As Compliance Week previously reported, the emissions-testing scandal dates back to 2008, when several top managers who painstakingly spent several years developing what was to be Volkswagen’s most important new diesel engine, realized these engines were not able to meet U.S. emissions standards. Not wanting to halt production and toss years of investment down the drain, managers decided instead to evade emissions standards altogether.
Since Volkswagen confessed in 2015 that it had sold millions of cars with “defeat devices” to evade federal standards on auto emissions, it’s been choking on its own fumes ever since, trying to clear the air with enforcement authorities.
In total, Volkswagen sold approximately 590,000 diesel vehicles in the United States by using the defeat device to cheat on emissions tests mandated by the Environmental Protection Agency (EPA) and the California Air Resources Board (CARB), and lying and obstructing justice to further the scheme, the Justice Department announced today.
In separate civil resolutions of environmental, customs, and financial claims, Volkswagen has agreed to pay $1.5 billion.

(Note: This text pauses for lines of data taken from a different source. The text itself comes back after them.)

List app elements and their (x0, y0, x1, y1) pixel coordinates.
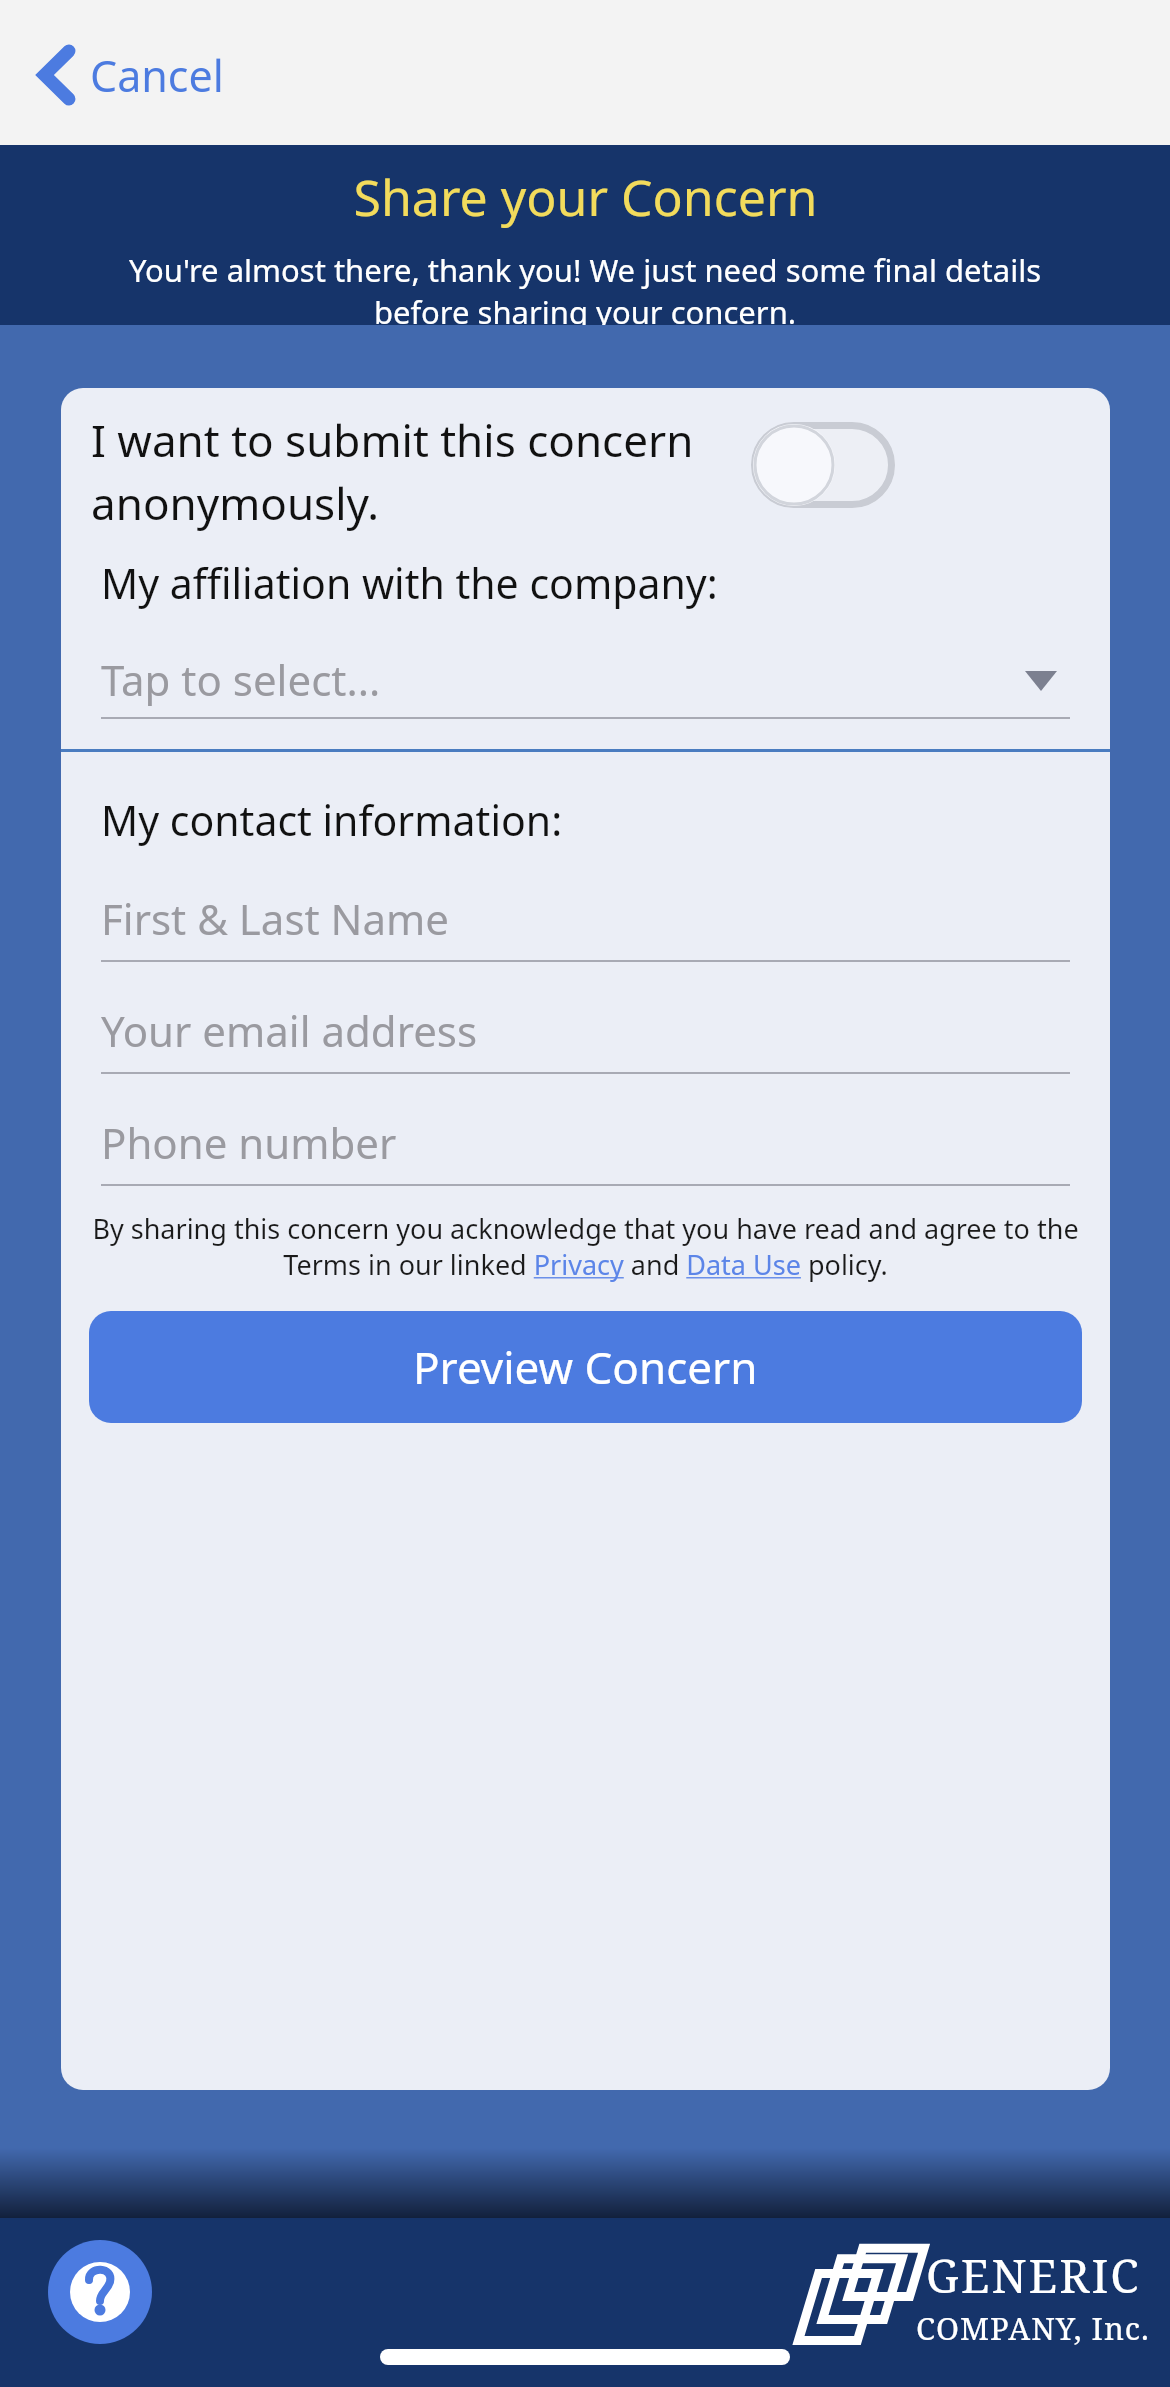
button[interactable]: Help (48, 2240, 152, 2344)
button[interactable]: Generic Company, Inc. (790, 2244, 1150, 2349)
staticText: Preview Concern (413, 1337, 758, 1397)
staticText: My contact information: (101, 792, 563, 848)
staticText: Phone number (101, 1114, 397, 1171)
staticText: Tap to select... (101, 651, 381, 708)
staticText: Your email address (101, 1002, 478, 1059)
staticText: Share your Concern (353, 163, 818, 231)
button[interactable]: Submit anonymously toggle (751, 422, 895, 508)
button[interactable]: Cancel (28, 35, 234, 115)
button[interactable]: First & Last Name (101, 886, 1070, 962)
staticText: Cancel (90, 46, 224, 105)
staticText: I want to submit this concern anonymousl… (91, 410, 721, 533)
staticText: By sharing this concern you acknowledge … (83, 1210, 1088, 1283)
staticText: First & Last Name (101, 890, 450, 947)
staticText: You're almost there, thank you! We just … (112, 249, 1058, 325)
button[interactable]: Preview Concern (89, 1311, 1082, 1423)
button[interactable]: Your email address (101, 998, 1070, 1074)
button[interactable]: Tap to select... (101, 647, 1070, 719)
button[interactable]: I want to submit this concern anonymousl… (61, 388, 1110, 533)
staticText: COMPANY, Inc. (916, 2307, 1150, 2349)
button[interactable]: Phone number (101, 1110, 1070, 1186)
staticText: My affiliation with the company: (101, 555, 718, 611)
staticText: GENERIC (926, 2244, 1141, 2307)
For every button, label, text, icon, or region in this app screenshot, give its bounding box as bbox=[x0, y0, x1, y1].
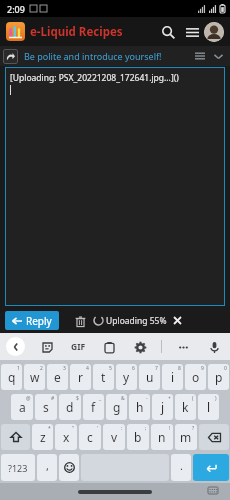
staticText: 2:09 bbox=[7, 3, 25, 15]
button[interactable]: q bbox=[1, 364, 22, 390]
staticText: o bbox=[192, 369, 200, 385]
button[interactable]: Back bbox=[6, 337, 25, 356]
button[interactable]: Emoji bbox=[59, 454, 79, 481]
staticText: 6 bbox=[132, 365, 135, 372]
button[interactable]: Backspace bbox=[199, 424, 229, 450]
staticText: x bbox=[63, 429, 70, 445]
button[interactable]: , bbox=[37, 454, 57, 481]
staticText: Reply bbox=[26, 314, 52, 328]
staticText: s bbox=[43, 399, 49, 415]
staticText: 1 bbox=[17, 365, 20, 372]
staticText: v bbox=[111, 429, 118, 445]
staticText: c bbox=[87, 429, 93, 445]
button[interactable]: Settings bbox=[130, 337, 150, 357]
button[interactable]: [Uploading: PSX_20221208_172641.jpg...](… bbox=[5, 67, 225, 306]
staticText: 9 bbox=[201, 365, 204, 372]
staticText: ) bbox=[215, 395, 217, 402]
staticText: e-Liquid Recipes bbox=[30, 24, 123, 40]
button[interactable]: o bbox=[185, 364, 206, 390]
button[interactable]: x bbox=[55, 424, 77, 450]
button[interactable]: t bbox=[93, 364, 114, 390]
button[interactable]: l bbox=[198, 394, 219, 420]
staticText: @ bbox=[26, 395, 31, 402]
button[interactable]: ?123 bbox=[1, 454, 35, 481]
button[interactable]: j bbox=[152, 394, 173, 420]
staticText: e bbox=[54, 369, 61, 385]
staticText: 5 bbox=[109, 365, 112, 372]
staticText: b bbox=[134, 429, 142, 445]
button[interactable]: Home bbox=[78, 490, 152, 494]
button[interactable]: Share bbox=[3, 49, 18, 64]
staticText: Be polite and introduce yourself! bbox=[24, 50, 162, 62]
staticText: a bbox=[19, 399, 26, 415]
staticText: $ bbox=[76, 395, 79, 402]
staticText: ! bbox=[169, 425, 171, 432]
button[interactable]: Menu bbox=[180, 20, 204, 44]
staticText: p bbox=[215, 369, 223, 385]
staticText: ?123 bbox=[8, 462, 28, 474]
button[interactable]: Cancel upload bbox=[171, 314, 184, 327]
button[interactable]: Enter bbox=[193, 454, 229, 481]
button[interactable]: z bbox=[32, 424, 53, 450]
button[interactable]: s bbox=[35, 394, 57, 420]
staticText: # bbox=[51, 395, 55, 402]
button[interactable]: y bbox=[116, 364, 137, 390]
staticText: _ bbox=[99, 395, 102, 402]
button[interactable]: n bbox=[151, 424, 173, 450]
button[interactable]: w bbox=[24, 364, 45, 390]
button[interactable]: Expand bbox=[209, 47, 227, 65]
staticText: g bbox=[113, 399, 121, 415]
button[interactable]: b bbox=[127, 424, 149, 450]
staticText: 0 bbox=[224, 365, 227, 372]
button[interactable]: u bbox=[139, 364, 160, 390]
button[interactable]: Delete bbox=[71, 312, 89, 330]
staticText: k bbox=[182, 399, 189, 415]
staticText: ? bbox=[192, 425, 195, 432]
button[interactable]: f bbox=[83, 394, 104, 420]
staticText: & bbox=[121, 395, 125, 402]
button[interactable]: GIF bbox=[69, 339, 88, 355]
staticText: 3 bbox=[63, 365, 66, 372]
button[interactable]: h bbox=[129, 394, 150, 420]
button[interactable]: m bbox=[175, 424, 197, 450]
button[interactable]: Clipboard bbox=[99, 337, 119, 357]
staticText: + bbox=[168, 395, 171, 402]
button[interactable]: Reply bbox=[5, 311, 59, 330]
staticText: t bbox=[101, 369, 106, 385]
staticText: GIF bbox=[71, 341, 86, 353]
button[interactable]: g bbox=[106, 394, 127, 420]
staticText: Uploading 55% bbox=[106, 315, 167, 327]
button[interactable]: d bbox=[59, 394, 81, 420]
staticText: l bbox=[207, 399, 211, 415]
staticText: r bbox=[78, 369, 83, 385]
staticText: ' bbox=[97, 425, 99, 432]
button[interactable]: e bbox=[47, 364, 68, 390]
button[interactable]: More options bbox=[173, 337, 193, 357]
button[interactable]: Shift bbox=[1, 424, 30, 450]
staticText: 7 bbox=[155, 365, 158, 372]
button[interactable]: a bbox=[11, 394, 33, 420]
staticText: n bbox=[158, 429, 166, 445]
button[interactable]: c bbox=[79, 424, 101, 450]
button[interactable]: Search bbox=[156, 20, 180, 44]
button[interactable]: . bbox=[171, 454, 191, 481]
button[interactable]: i bbox=[162, 364, 183, 390]
button[interactable]: k bbox=[175, 394, 196, 420]
staticText: [Uploading: PSX_20221208_172641.jpg...](… bbox=[10, 72, 179, 84]
staticText: y bbox=[123, 369, 130, 385]
staticText: 8 bbox=[178, 365, 181, 372]
button[interactable]: Voice input bbox=[204, 337, 224, 357]
button[interactable]: List bbox=[191, 47, 209, 65]
button[interactable]: Profile bbox=[204, 22, 224, 42]
button[interactable]: App icon bbox=[6, 22, 25, 41]
staticText: 4 bbox=[86, 365, 89, 372]
staticText: w bbox=[30, 369, 40, 385]
staticText: d bbox=[66, 399, 74, 415]
button[interactable]: p bbox=[208, 364, 229, 390]
other: Switch keyboard bbox=[208, 487, 218, 497]
button[interactable]: Stickers bbox=[37, 337, 57, 357]
button[interactable]: v bbox=[103, 424, 125, 450]
button[interactable]: r bbox=[70, 364, 91, 390]
staticText: i bbox=[171, 369, 175, 385]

This includes EPA’s claim for civil penalties against Volkswagen in connection with Volkswagen’s importation and sale of these cars, as well as U.S. Customs and Border Protection (CBP) claims for customs fraud.
In addition, the EPA agreement requires injunctive relief to prevent future violations. The agreements also resolve alleged violations of the Financial Institutions Reform, Recovery and Enforcement Act (FIRREA).
Volkswagen is charged with, and has agreed to plead guilty to, participating in a conspiracy to defraud the United States and VW’s U.S. customers and to violate the Clean Air Act by lying and misleading the EPA and U.S. customers about whether certain Volkswagen, Audi, and Porsche branded diesel vehicles complied with U.S. emissions standards, using cheating software to circumvent the U.S. testing process, and concealing material facts about its cheating from U.S. regulators.
Volkswagen is also charged with obstruction of justice for destroying documents related to the scheme, and with a separate crime of importing these cars into the U.S. by means of false statements about the vehicles’ compliance with emissions limits.
Under the terms of the plea agreement, which must be accepted by the court, Volkswagen will plead guilty to all these crimes, will be on probation for three years, will be under an independent corporate compliance monitor who will oversee the company for at least three years, and agrees to fully cooperate in the Justice Department’s ongoing investigation and prosecution of individuals responsible for these crimes.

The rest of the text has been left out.